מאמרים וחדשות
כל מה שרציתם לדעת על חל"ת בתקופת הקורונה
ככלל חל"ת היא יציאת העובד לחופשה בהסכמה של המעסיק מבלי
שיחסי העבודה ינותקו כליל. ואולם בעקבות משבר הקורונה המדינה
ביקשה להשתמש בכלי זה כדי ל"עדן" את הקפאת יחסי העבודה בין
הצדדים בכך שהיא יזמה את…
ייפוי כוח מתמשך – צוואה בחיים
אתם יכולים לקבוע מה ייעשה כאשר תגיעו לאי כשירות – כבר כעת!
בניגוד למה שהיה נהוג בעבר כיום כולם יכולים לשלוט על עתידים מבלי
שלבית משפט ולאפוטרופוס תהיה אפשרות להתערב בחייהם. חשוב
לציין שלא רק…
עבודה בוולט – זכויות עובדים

····················

The lines from the one containing "שלבית משפט ולאפוטרופוס" through the end of the data are to be copied exactly, the first and last of them included.

## YOUR SOLUTION
שלבית משפט ולאפוטרופוס תהיה אפשרות להתערב בחייהם. חשוב
לציין שלא רק…
עבודה בוולט – זכויות עובדים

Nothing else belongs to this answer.